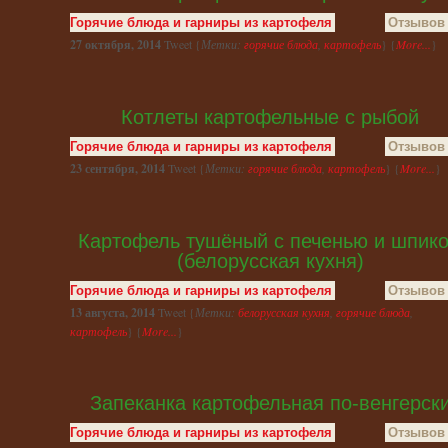
Горячие блюда и гарниры из картофеля
Отзывов 
27 октября, 2014
Tweet {
Метки:
горячие блюда
,
картофель
} {
More...
}
Котлеты картофельные с рыбой
Горячие блюда и гарниры из картофеля
Отзывов 
23 сентября, 2014
Tweet {
Метки:
горячие блюда
,
картофель
} {
More...
}
Картофель тушёный с печенью и шпик
(белорусская кухня)
Горячие блюда и гарниры из картофеля
Отзывов 
13 августа, 2014
Tweet {
Метки:
белорусская кухня
,
горячие блюда
,
картофель
} {
More...
}
Запеканка картофельная по-венгерск
Горячие блюда и гарниры из картофеля
Отзывов 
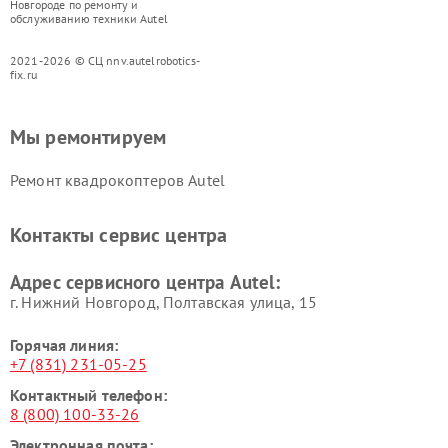
Новгороде по ремонту и
обслуживанию техники Autel
2021-2026 © СЦ nnv.autelrobotics-
fix.ru
Мы ремонтируем
Ремонт квадрокоптеров Autel
Контакты сервис центра
Адрес сервисного центра Autel:
г. Нижний Новгород, Полтавская улица, 15
Горячая линия:
+7 (831) 231-05-25
Контактный телефон:
8 (800) 100-33-26
Электронная почта:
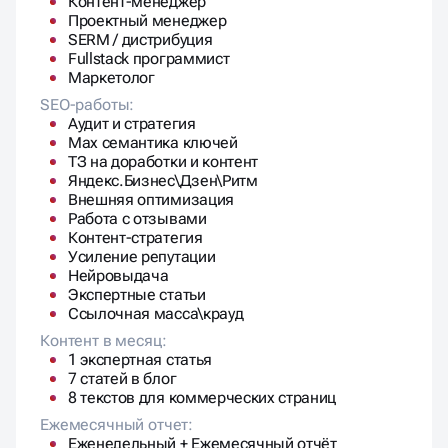
Контент-менеджер
Проектный менеджер
SERM / дистрибуция
Fullstack программист
Маркетолог
SEO-работы:
Аудит и стратегия
Max семантика ключей
ТЗ на доработки и контент
Яндекс.Бизнес\Дзен\Ритм
Внешняя оптимизация
Работа с отзывами
Контент-стратегия
Усиление репутации
Нейровыдача
Экспертные статьи
Ссылочная масса\крауд
Контент в месяц:
1 экспертная статья
7 статей в блог
8 текстов для коммерческих страниц
Ежемесячный отчет:
Еженедельный + Ежемесячный отчёт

▸ **Description of the task**
Repeat each entry precisely as it appears. Leave the pictures out.

▸ **Result**
Горячие блюда и гарниры из картофеля
Отзывов 
27 октября, 2014
Tweet {
Метки:
горячие блюда
,
картофель
} {
More...
}
Котлеты картофельные с рыбой
Горячие блюда и гарниры из картофеля
Отзывов 
23 сентября, 2014
Tweet {
Метки:
горячие блюда
,
картофель
} {
More...
}
Картофель тушёный с печенью и шпик
(белорусская кухня)
Горячие блюда и гарниры из картофеля
Отзывов 
13 августа, 2014
Tweet {
Метки:
белорусская кухня
,
горячие блюда
,
картофель
} {
More...
}
Запеканка картофельная по-венгерск
Горячие блюда и гарниры из картофеля
Отзывов 
Новгороде по ремонту и
обслуживанию техники Autel
2021-2026 © СЦ nnv.autelrobotics-
fix.ru
Мы ремонтируем
Ремонт квадрокоптеров Autel
Контакты сервис центра
Адрес сервисного центра Autel:
г. Нижний Новгород, Полтавская улица, 15
Горячая линия:
+7 (831) 231-05-25
Контактный телефон:
8 (800) 100-33-26
Электронная почта:
Контент-менеджер
Проектный менеджер
SERM / дистрибуция
Fullstack программист
Маркетолог
SEO-работы:
Аудит и стратегия
Max семантика ключей
ТЗ на доработки и контент
Яндекс.Бизнес\Дзен\Ритм
Внешняя оптимизация
Работа с отзывами
Контент-стратегия
Усиление репутации
Нейровыдача
Экспертные статьи
Ссылочная масса\крауд
Контент в месяц:
1 экспертная статья
7 статей в блог
8 текстов для коммерческих страниц
Ежемесячный отчет:
Еженедельный + Ежемесячный отчёт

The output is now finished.